While it might not occur to you that the house you rent, or the apartment you live in is contributing to your health problems, the truth is that it is.
There are many indoor air pollution sources that you can inadvertently pick up in your building without even knowing about it. No matter what size your home is, you need to know the places you need to avoid, as well as how you can improve the air you breathe.
What are some of the ways that you can protect your health? There is more to know. Check it all out below.
Tobacco smoke contains over 7,000 chemicals, including 70 known carcinogens. Secondhand smoke is also harmful, especially for children, pregnant women, and people with chronic lung diseases.
The best way to avoid tobacco smoke is to quit smoking and not allow smoking indoors.
Household Cleaners and Air Fresheners
Many household cleaners and air fresheners contain chemicals that can irritate the eyes, nose, and throat, and some can even cause respiratory problems. Instead, try using natural alternatives like vinegar and baking soda for cleaning and open windows or use essential oils for air freshening.

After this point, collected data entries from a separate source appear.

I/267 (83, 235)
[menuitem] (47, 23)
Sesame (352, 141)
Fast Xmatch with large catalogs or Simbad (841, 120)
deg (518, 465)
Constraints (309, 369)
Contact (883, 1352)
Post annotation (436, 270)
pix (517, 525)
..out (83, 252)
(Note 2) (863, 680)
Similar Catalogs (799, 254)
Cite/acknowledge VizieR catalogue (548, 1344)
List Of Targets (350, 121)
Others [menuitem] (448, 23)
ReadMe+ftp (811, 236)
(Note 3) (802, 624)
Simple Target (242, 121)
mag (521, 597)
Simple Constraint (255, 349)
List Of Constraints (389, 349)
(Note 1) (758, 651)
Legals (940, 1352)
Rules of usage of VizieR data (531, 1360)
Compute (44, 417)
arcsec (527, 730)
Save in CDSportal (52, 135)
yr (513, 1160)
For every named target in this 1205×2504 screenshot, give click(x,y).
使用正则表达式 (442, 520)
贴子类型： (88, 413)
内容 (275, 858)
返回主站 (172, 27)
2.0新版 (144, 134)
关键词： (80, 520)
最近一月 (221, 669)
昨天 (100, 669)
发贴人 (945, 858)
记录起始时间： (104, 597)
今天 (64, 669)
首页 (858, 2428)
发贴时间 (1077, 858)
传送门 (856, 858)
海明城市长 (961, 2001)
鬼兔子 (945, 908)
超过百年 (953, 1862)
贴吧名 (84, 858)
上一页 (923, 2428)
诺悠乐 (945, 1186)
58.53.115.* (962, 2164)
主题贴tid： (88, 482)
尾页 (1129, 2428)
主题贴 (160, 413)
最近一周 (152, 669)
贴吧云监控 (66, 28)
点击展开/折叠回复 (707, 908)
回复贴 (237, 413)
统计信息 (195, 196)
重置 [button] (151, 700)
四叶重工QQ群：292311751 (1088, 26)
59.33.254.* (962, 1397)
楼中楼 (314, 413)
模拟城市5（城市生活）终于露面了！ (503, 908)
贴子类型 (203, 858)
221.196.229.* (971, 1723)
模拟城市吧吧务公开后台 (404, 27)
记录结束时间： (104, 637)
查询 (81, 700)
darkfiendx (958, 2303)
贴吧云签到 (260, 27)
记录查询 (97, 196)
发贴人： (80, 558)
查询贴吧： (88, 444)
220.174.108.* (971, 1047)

Building Materials and Furnishings
Some building materials and furnishings can release harmful chemicals into the air, such as formaldehyde and volatile organic compounds (VOCs). These chemicals can cause headaches, nausea, and respiratory problems.
Air quality testing services can help identify indoor air pollution sources caused by building materials and furnishings. This allows for remediation to improve indoor air quality. Look for products that are labeled as low VOC or VOC-free, and avoid products made with pressed wood, which can contain formaldehyde.
Pets and Pests
Pets can release dander and hair into the air, which can cause allergic reactions and exacerbate asthma symptoms. Keep pets groomed and vacuum regularly to reduce pet hair and dander.
Pests, such as cockroaches and mice, can also release allergens into the air. Keep your home clean and tidy, and address any pest problems promptly.
Poor ventilation can lead to a buildup of indoor air pollutants, especially in areas with little natural ventilation, like basements and bathrooms.
To improve ventilation, open windows and doors, use exhaust fans, and install air filters and purifiers.
Mold and Mildew
Mold and mildew thrive in damp environments and can cause respiratory problems, especially for people with allergies or asthma. To prevent mold and mildew, make sure to keep your home dry and well-ventilated.
If you do notice mold or mildew, it’s important to clean it up immediately and fix any water leaks or other sources of moisture.
Carpets and Rugs
Carpets and rugs can trap dust, dirt, and pet dander, which can be released into the air when they are walked on or vacuumed.
Consider replacing your carpets with hard flooring, such as wood or tile. If this is not possible, make sure to vacuum your carpets and rugs regularly and consider using an air purifier to help remove allergens.
Identify Indoor Air Pollution Sources
Indoor air pollution can be easily avoided by being aware of the indoor air pollution sources that could cause it and taking appropriate measures to reduce or eliminate them. By replacing air filters regularly, vacuuming often, and investing in an air purifier, indoor air pollution can be greatly reduced. Take action today to make sure the air in your home or office is clean and healthy.